[The data — start]

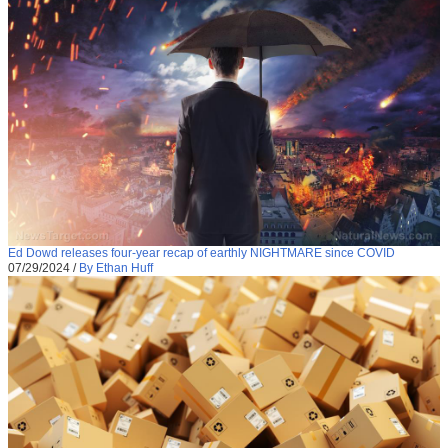
Ed Dowd releases four-year recap of earthly NIGHTMARE since COVID
07/29/2024
/
By Ethan Huff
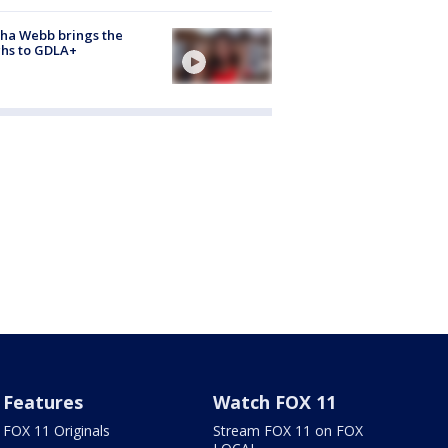
ha Webb brings the
hs to GDLA+
Features
Watch FOX 11
FOX 11 Originals
Stream FOX 11 on FOX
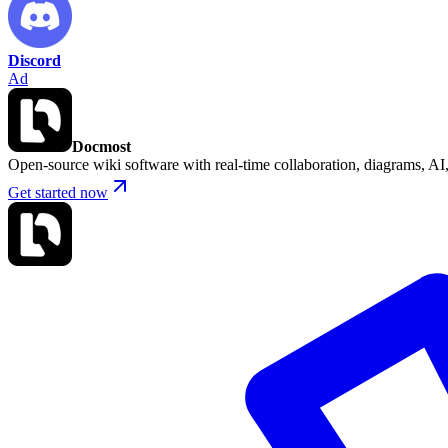
Discord
Ad
Docmost
Open-source wiki software with real-time collaboration, diagrams, 
Get started now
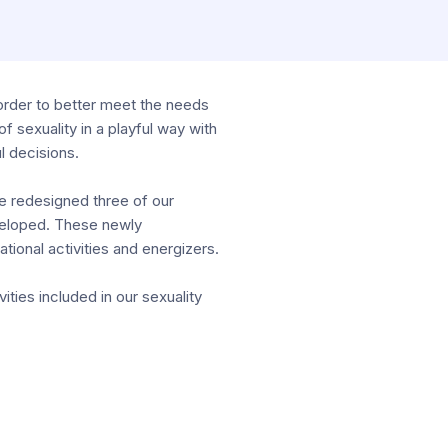
order to better meet the needs
f sexuality in a playful way with
l decisions.
e redesigned three of our
veloped. These newly
ional activities and energizers.
ities included in our sexuality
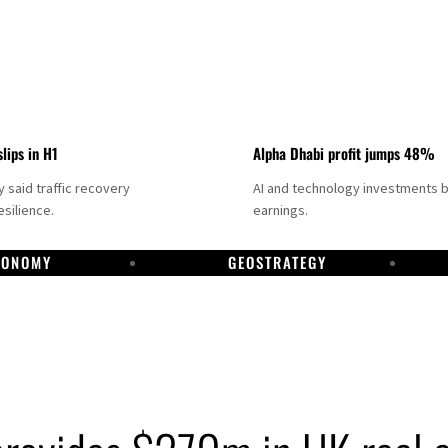
slips in H1
Alpha Dhabi profit jumps 48%
said traffic recovery
AI and technology investments 
silience.
earnings.
CONOMY
GEOSTRATEGY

[The data — finish]

* [Your instructions]: Set down word for word each line from the one containing "Stream FOX 11 on FOX" through the end of the material, and keep the pictures out of it.

* [Solution to the problem]:
Stream FOX 11 on FOX
Discord
Ad
Docmost
Open-source wiki software with real-time collaboration, diagrams, 
Get started now
order to better meet the needs
f sexuality in a playful way with
l decisions.
e redesigned three of our
veloped. These newly
ional activities and energizers.
ities included in our sexuality
slips in H1
Alpha Dhabi profit jumps 48%
said traffic recovery
AI and technology investments 
silience.
earnings.
CONOMY
GEOSTRATEGY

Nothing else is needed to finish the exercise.